Hedge Fund Billionaires versus an Auditor: Utah Retirement System

Hedge Fund Billionaires versus an Auditor:  Utah Retirement System

I spent the morning reading “A Performance Audit of URS’ [Utah Retirement System] Management and Investment Practices,” a report written by the Utah Office of the Legislative Auditor General.[1]  Ironically, Institutional Investor’s Alpha published its list of the highest paid hedge fund managers for 2014 on the same day.[2]  According to Alpha, the top 25 managers took home $11.6 billion compared to $21.1 billion in 2013.  Why the sharp decline?  As a whole, hedge funds failed to deliver.  Nonetheless, the top hedge fund managers still took home an average of $467 million apiece.   To be clear, this figure isn’t what the average large firm earned, but what the principal portfolio manager/owner netted. It’s hard to fathom why anyone should earn this type of compensation, let alone for mediocre performance, which brings me back to the Auditor General’s report.

Among numerous recommendations, the report suggests that Utah ought to reconsider its 16.7% allocation to hedge funds because they’ve failed to deliver in the past five years.  While this conclusion is reasonably well grounded, the analysis didn’t go nearly far enough.  First, the report only utilized publicly available information (e.g., annual reports and information on URS’s website).  The auditor and the consultant hired by the auditor should have insisted on receiving detailed performance and fee data for every fund in order to understand completely the adverse implications of having made such a large commitment to hedge funds.  Second, the recommendation should have been stronger.  Instead of suggesting a reduction to the pensions’ hedge fund exposure, the auditor should be recommending its elimination from the plan.

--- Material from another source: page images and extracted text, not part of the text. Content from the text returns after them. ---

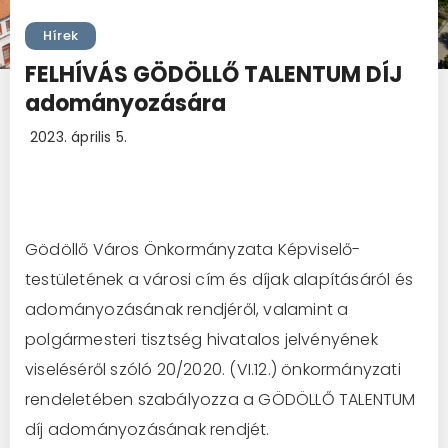
Hírek
FELHÍVÁS GÖDÖLLŐ TALENTUM DÍJ
adományozására
2023. április 5.
Gödöllő Város Önkormányzata Képviselő-
testületének a városi cím és díjak alapításáról és
adományozásának rendjéről, valamint a
polgármesteri tisztség hivatalos jelvényének
viseléséről szóló 20/2020. (VI.12.) önkormányzati
rendeletében szabályozza a GÖDÖLLŐ TALENTUM
díj adományozásának rendjét.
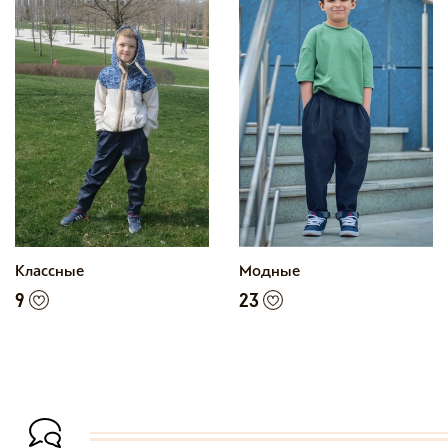
Классные
Модные
9
23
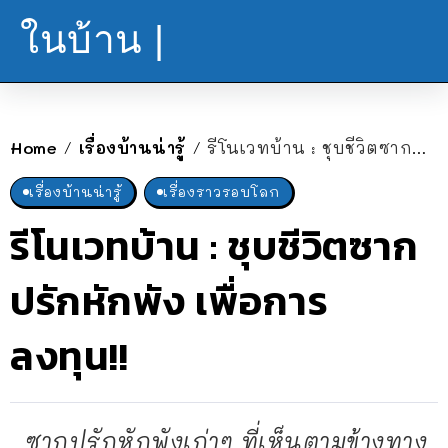
ในบ้าน |
Home
เรื่องบ้านน่ารู้
รีโนเวทบ้าน : ชุบชีวิตซากปรักหักพัง เพื่อการลงทุน!!
/
/
เรื่องบ้านน่ารู้
เรื่องราวรอบโลก
รีโนเวทบ้าน : ชุบชีวิตซาก
ปรักหักพัง เพื่อการ
ลงทุน!!
ซากปรักหักพังเก่าๆ ที่เห็นตามข้างทาง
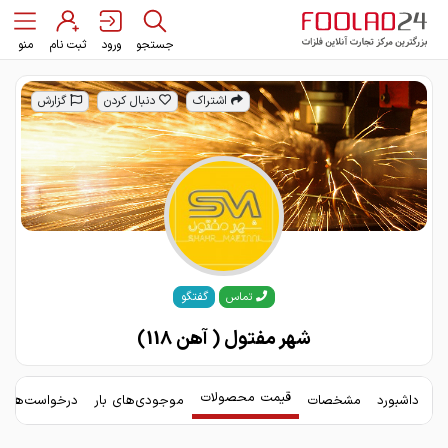
جستجو
ورود
ثبت نام
منو
اشتراک
دنبال کردن
گزارش
گفتگو
تماس
شهر مفتول ( آهن 118)
قیمت محصولات
داشبورد
مشخصات
موجودی‌های بار
درخواست‌های 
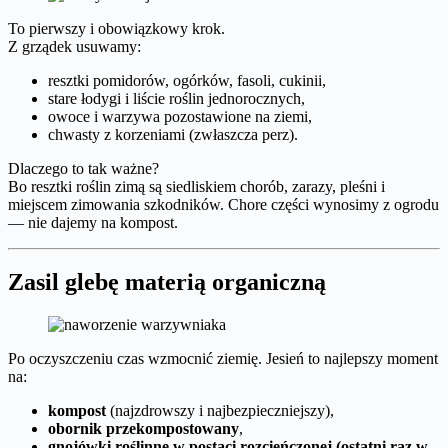
To pierwszy i obowiązkowy krok.
Z grządek usuwamy:
resztki pomidorów, ogórków, fasoli, cukinii,
stare łodygi i liście roślin jednorocznych,
owoce i warzywa pozostawione na ziemi,
chwasty z korzeniami (zwłaszcza perz).
Dlaczego to tak ważne?
Bo resztki roślin zimą są siedliskiem chorób, zarazy, pleśni i
miejscem zimowania szkodników. Chore części wynosimy z ogrodu
— nie dajemy na kompost.
Zasil glebę materią organiczną
Po oczyszczeniu czas wzmocnić ziemię. Jesień to najlepszy moment
na:
kompost
(najzdrowszy i najbezpieczniejszy),
obornik przekompostowany
,
gnojówki roślinne w postaci rozcieńczonej (ostatni raz w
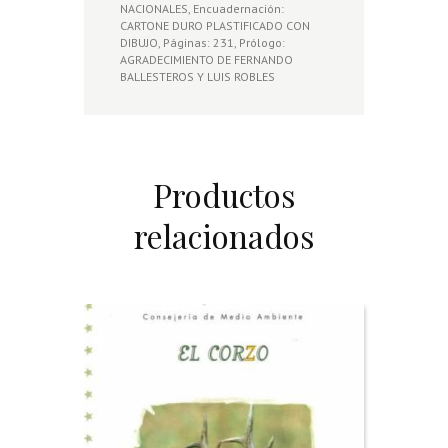
NACIONALES, Encuadernación:
CARTONE DURO PLASTIFICADO CON
DIBUJO, Páginas: 231, Prólogo:
AGRADECIMIENTO DE FERNANDO
BALLESTEROS Y LUIS ROBLES
Productos
relacionados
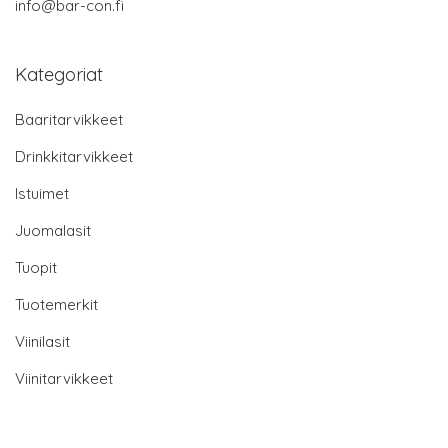
info@bar-con.fi
Kategoriat
Baaritarvikkeet
Drinkkitarvikkeet
Istuimet
Juomalasit
Tuopit
Tuotemerkit
Viinilasit
Viinitarvikkeet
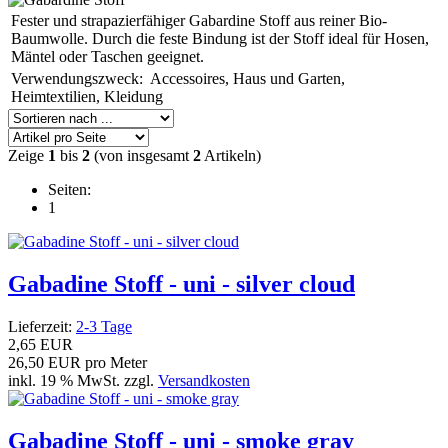
Fester und strapazierfähiger Gabardine Stoff aus reiner Bio-
Baumwolle. Durch die feste Bindung ist der Stoff ideal für Hosen,
Mäntel oder Taschen geeignet.
Verwendungszweck: Accessoires, Haus und Garten,
Heimtextilien, Kleidung
Zeige
1
bis
2
(von insgesamt
2
Artikeln)
Seiten:
1
Gabadine Stoff - uni - silver cloud
Lieferzeit:
2-3 Tage
2,65 EUR
26,50 EUR pro Meter
inkl. 19 % MwSt. zzgl.
Versandkosten
Gabadine Stoff - uni - smoke gray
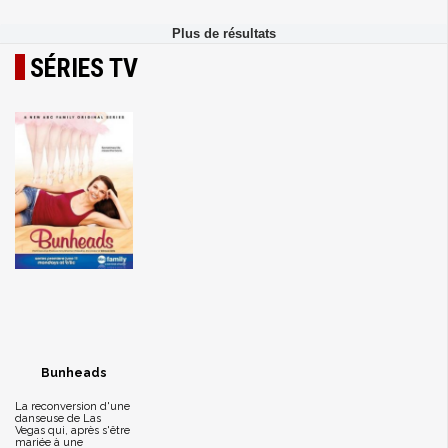
SÉRIES TV
Bunheads
La reconversion d'une
danseuse de Las
Vegas qui, après s'être
mariée à une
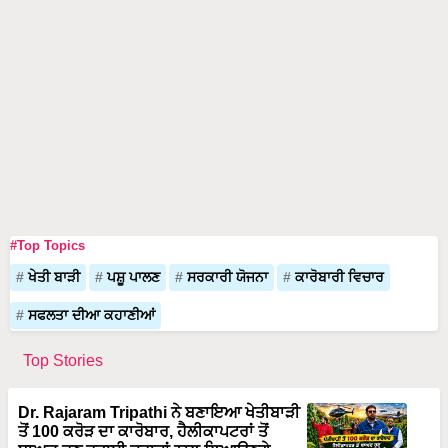
#Top Topics
ਖੇਤੀ ਬਾੜੀ
ਪਸ਼ੂ ਪਾਲਣ
ਸਰਕਾਰੀ ਯੋਜਨਾ
ਕਾਰੋਬਾਰੀ ਵਿਚਾਰ
ਸਫਲਤਾ ਦੀਆ ਕਹਾਣੀਆਂ
Top Stories
Dr. Rajaram Tripathi ਨੇ ਬਣਾਇਆ ਖੇਤੀਬਾੜੀ
ਤੋਂ 100 ਕਰੋੜ ਦਾ ਕਾਰੋਬਾਰ, ਹੈਲੀਕਾਪਟਰਾਂ ਤੋਂ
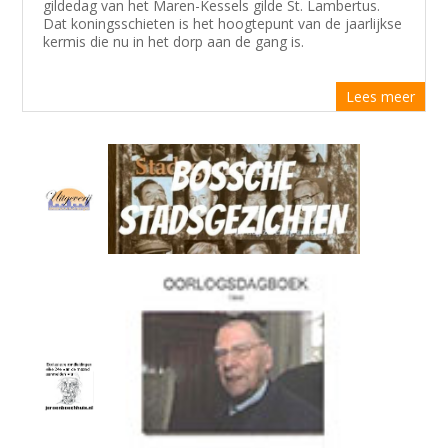
gildedag van het Maren-Kessels gilde St. Lambertus.
Dat koningsschieten is het hoogtepunt van de jaarlijkse
kermis die nu in het dorp aan de gang is.
Lees meer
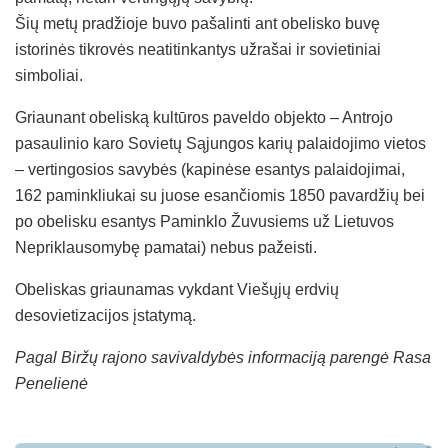
Šių metų pradžioje buvo pašalinti ant obelisko buvę
istorinės tikrovės neatitinkantys užrašai ir sovietiniai
simboliai.
Griaunant obeliską kultūros paveldo objekto – Antrojo
pasaulinio karo Sovietų Sąjungos karių palaidojimo vietos
– vertingosios savybės (kapinėse esantys palaidojimai,
162 paminkliukai su juose esančiomis 1850 pavardžių bei
po obelisku esantys Paminklo Žuvusiems už Lietuvos
Nepriklausomybę pamatai) nebus pažeisti.
Obeliskas griaunamas vykdant Viešųjų erdvių
desovietizacijos įstatymą.
Pagal Biržų rajono savivaldybės informaciją parengė Rasa
Penelienė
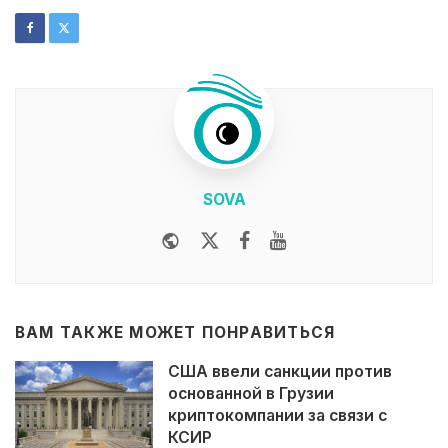
SOVA
Website
Twitter
Facebook
Youtube
ВАМ ТАКЖЕ МОЖЕТ ПОНРАВИТЬСЯ
США ввели санкции против
основанной в Грузии
криптокомпании за связи с
КСИР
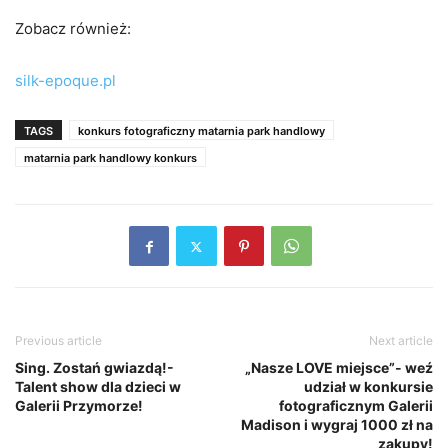
Zobacz również:
silk-epoque.pl
TAGS
konkurs fotograficzny matarnia park handlowy
matarnia park handlowy konkurs
Previous article
Next article
Sing. Zostań gwiazdą!-
„Nasze LOVE miejsce”- weź
Talent show dla dzieci w
udział w konkursie
Galerii Przymorze!
fotograficznym Galerii
Madison i wygraj 1000 zł na
zakupy!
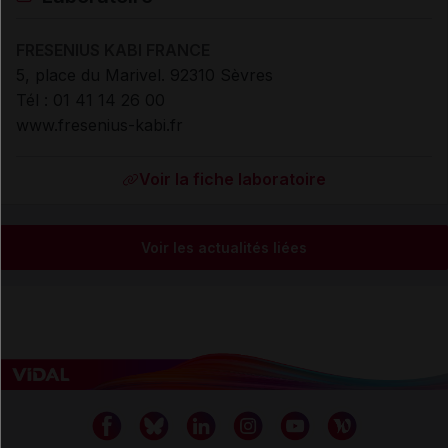
FRESENIUS KABI FRANCE
5, place du Marivel. 92310 Sèvres
Tél : 01 41 14 26 00
www.fresenius-kabi.fr
Voir la fiche laboratoire
Voir les actualités liées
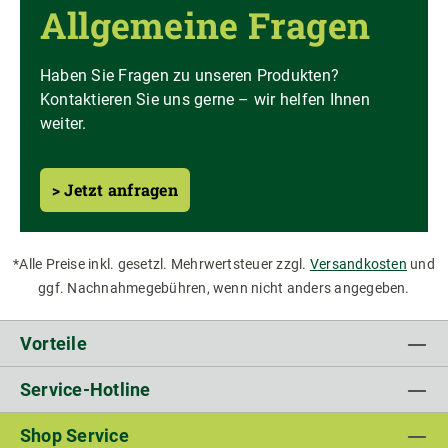
Allgemeine Fragen
Haben Sie Fragen zu unseren Produkten?
Kontaktieren Sie uns gerne – wir helfen Ihnen
weiter.
> Jetzt anfragen
*Alle Preise inkl. gesetzl. Mehrwertsteuer zzgl.
Versandkosten
und
ggf. Nachnahmegebühren, wenn nicht anders angegeben.
Vorteile
Service-Hotline
Shop Service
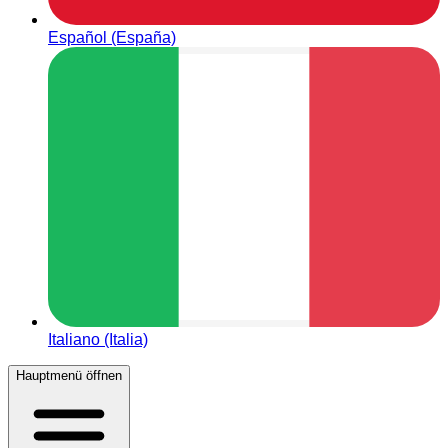
Español (España)
Italiano (Italia)
Hauptmenü öffnen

The auditor’s report only begins to get at the extraordinarily high fees paid by the URS.  In the pension plans’ latest annual report, the pension only admits to incurring $48.9 million in management fees, which is ridiculously low given the plans’ 40% exposure to alternative investments.[3]  The auditor manages to ferret out another $205 million in fees.  However, I’m fairly certain that they’re still well short of the total fees incurred by the pension system.

Will the Utah Retirement System or the state’s legislature retreat from hedge funds or alternatives?  I doubt it.  As Alpha reports, the largest hedge fund managers are continuing to amass billions of dollars in wealth.  With their wealth and political power, the hedge fund industry will easily swat away the minor challenge of an auditors report.